We are thrilled to welcome Barry Schwabsky for a gallery talk about Ellen Cantor’s work on September 9, 2017.
Schwabsky is art critic for The Nation and co-editor of international reviews for Artforum. He has published
several volumes of art criticism, essays, and poetry, and has taught at Yale University, Pratt Institute, School of
Visual Arts, the School of the Art Institute of Chicago, and various other institutions.
“We are honored to show Ellen Cantor’s work at the gallery. With time, her work appears more pertinent and
vibrant than ever, and we are pleased that it continues to inform a new generation,” says James Barron.
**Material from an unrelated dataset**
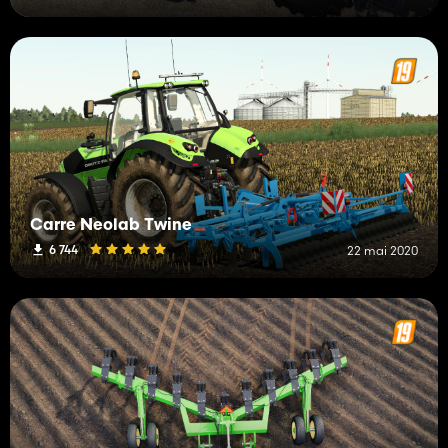
Carre Neolab Twine
6 744
22 mai 2020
Born in Detroit, Michigan, Ellen Cantor lived and worked in London and New York. She exhibited internationally, with solo exhibitions and screenings including Ellen Cantor at Künstlerhaus Stuttgart and Cinderella Syndrome at CCA Wattis Institute for Contemporary Art, San Francisco curated by Jamie Stevens and Fatima Hellberg, 2015–16; The Dictator & the Maid, The Black Mariah, Cork, Ireland, curated by Dallas Seitz & The Black Mariah, 2014; Séance de projection de films, La GAD, Gallerie Arnaud Deschin, Marseille, 2011; Serpentine Cinema: Film in Progress, Serpentine Gate Cinema, curated by Nicola Lees/Victoria Brooks, London, 2009; Subversive Cinema: Ellen Cantor, curated by Lux, Zoo art fair, London, 2009; Within a Budding Grove, Participant Inc, New York, 2008; White Cubicle, London, 2008; Abbt Projects, Zurich, 2007; Path of Sun – Road of Life, 1000000mph, London, 2006; Ellen Cantor Cerith Wyn Evans, Prince Charles Cinema, London, 2005; Sketch, London, 2005; Kunsthalle Wien, 2002; Video Drawing 1996-2001, Kunstbunker, Nuremberg, 2001; Transmission Gallery, Glasgow, 2000; Be My Baby, Delfina, London, 1999; XL Xavier LaBoulbenne, New York, 1998 and 1996; Feigen, Chicago, 1997; Cabinet, London, 1996; and Postmasters, New York, 1995.
We would like to express our gratitude to Lia Gangitano, Participant, Inc., and Mark Cantor of the Ellen Cantor Estate, for their efforts in helping us realize this exhibition.